As paredes do meu consultório
Companheiras de jornada. Valorável e sentimental estima guardo em meu cérebro pueril por aqueles ângulos de 90 graus, que se juntam a cada canto da sala, reverberando louváveis histórias. A cada abrir e fechar de portas, lá estão elas. Sorriem-me. Acolhem-me matinalmente com um bom-dia silencioso e educado e brilham a cada estalar do interruptor. Nunca queixaram de serem acordadas eventualmente à madrugada, em intercorrências salutares.
Confesso, caros leitores, que foram as amigas mais fiéis ao longo de todos estes anos. Ouviram tantas histórias, sem jamais fofocar a outrem. Vibraram com comunicados de cura de árduas batalhas pela vida de fulanos. Também comemoraram as gravidezes das ciclanas e junto choraram o fim da vida de inúmeros beltranos. Mas nunca e, aqui reitero, desabaram.

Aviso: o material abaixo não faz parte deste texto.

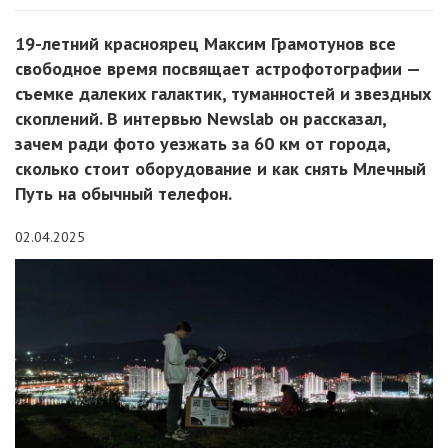
19-летний красноярец Максим Грамотунов все
свободное время посвящает астрофотографии —
съемке далеких галактик, туманностей и звездных
скоплений. В интервью Newslab он рассказал,
зачем ради фото уезжать за 60 км от города,
сколько стоит оборудование и как снять Млечный
Путь на обычный телефон.
02.04.2025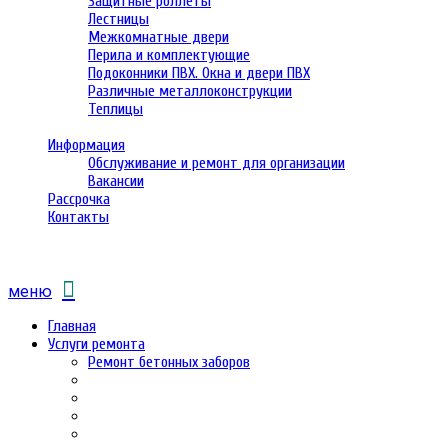
Защитные роллеты
Лестницы
Межкомнатные двери
Перила и комплектующие
Подоконники ПВХ. Окна и двери ПВХ
Различные металлоконструкции
Теплицы
Информация
Обслуживание и ремонт для организации
Вакансии
Рассрочка
Контакты
меню
Главная
Услуги ремонта
Ремонт бетонных заборов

Aliás: a cada ano, o alvará sanitário renovado atesta suas plenas condições de funcionamento. Nunca me exigiram nada, contudo dado tamanho apreço, costumo presenteá-las próximo ao Natal com a tinta tradicional e pequenos reparos que o tempo, por indelével que o é, costuma reivindicar.
Se olhos tivessem e mãos talentosas desenhassem, teríamos água salgada brotando de faces em inúmeros retratos que preencheriam arquivos de grande extensão. Lágrimas, refiro-me. Difícil não presenciar momentos como estes a cada dia. De felicidade ou tristeza. Quantas vezes, mesmo tesa a dois metros, foi consoladora com seu mutismo, que se traduziu e ecoou como um “vai ficar tudo bem” a tantas almas desejosas por cura. Preces ouviram. Contaram somente a mim.
Dias atrás, precisei furá-las para suspender alguns certificados extras e quadros de decoração. Egoísmo meu, fatigando-as ainda mais, dado o peso de escutarem tamanhas queixas diuturnamente. Nem ao menos, consultei-as. Admito: doeu-me. Parecia que sangue iria brotar, com gazes precisaria secar e curativos fazer. Felizmente, continuou-se o apreço bilateral e a dor por elas sentida ao entrar da broca da furadeira foi-me omitida. Quanta resistência. Que orgulho tenho delas.
Conhecem-me tanto quanto o relógio aos ponteiros. Convivemos ininterruptamente por horas assim como eles. Muitas vezes também já assistiram meu pranto e foram capazes de ampararem-se com suas mudas e sábias palavras. Vidas salvaram e assistiram-me estudar complexos casos. Isolaram o vento do corredor que resfriaria meu café, inertes. Sempre proativas.
Verde-claras o são. Simbolizam a esperança. Taciturnamente, conseguem mostrar que existe algo além da receita, da orientação e da cirurgia que pode ajudar-nos na restauração da saúde. Elas isolam o mal. Concentram o bem. Preservam os segredos e compartilham as orações. Obrigado por todas as contribuições, que mesmo estáticas foram essenciais. Valorizo-as: mudas e imóveis, falaram e apontaram-me por todos estes anos o caminho a seguir. Gratidão.
Um forte abraço, Norberto
É tempo de Quaresma. Que iniciem as reflexões em clima intensivo.